It had taken nearly two hours to climb the crater, but the descent occupied barely twenty minutes.

Smothered in clouds of pumice dust, continually dodging enormous boulders that rolled down the mountain side, the officers of the Olive Branch and their captives pursued their headlong descent, and on gaining the beach they found that a boat had already been despatched to bring them off to the ship.

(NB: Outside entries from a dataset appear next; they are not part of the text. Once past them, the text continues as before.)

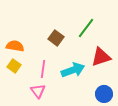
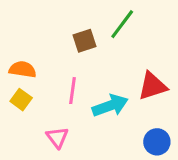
green line: (86, 28) -> (122, 24), moved
brown square: (56, 38) -> (84, 41), moved, turned 35
pink line: (43, 69) -> (72, 91), moved

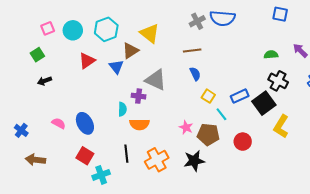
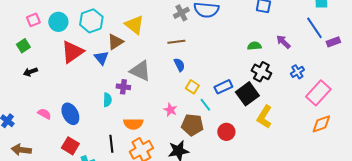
red triangle: (87, 61) -> (72, 52), size x1.4
orange semicircle: (140, 124) -> (133, 124), moved
pink star: (186, 127) -> (170, 110), moved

"What has happened, gentlemen?" asked Captain Brookes as the party gained the quarter-deck. "I was watching you through my glasses, and could see that you were having an encounter of some sort."

Briefly the "first luff" made his report. The captain's brows clouded.

"This is bad news," he remarked. "Whatever design these people have against Great Britain is evidently a secret. I've been in communication by wireless with our Swanage agent, and he assures us that there is no sign of international complications. However, it's lucky you nipped this little plot in the bud, for I have no doubt that that airship would deliberately violate all the etiquettes of neutrality. I'll ask our prisoners a few questions."

"I am Hans von Rippach," replied the man who was evidently the senior officer of the airship.

"Herr Hans von Rippach, I salute you," rejoined Captain Brookes, without betraying the fact that he understood the nature of the foreigner's reply, though he shrewdly suspected that his prisoner was a member of the Royal House of a powerful European State. "Might I inquire the reason why you proposed to attack my vessel treacherously in neutral waters?"

"I refuse to offer explanations to a pirate," replied the prisoner, rudely.

Finding that it was useless to attempt to gain further information, Captain Brookes ordered the captives to be removed and confined in a cabin under an armed guard.

"Couldn't we have a smack at the airship, sir?" asked Lieutenant Sinclair. "A six-pounder could be taken ashore and dragged up to yonder ridge without much trouble."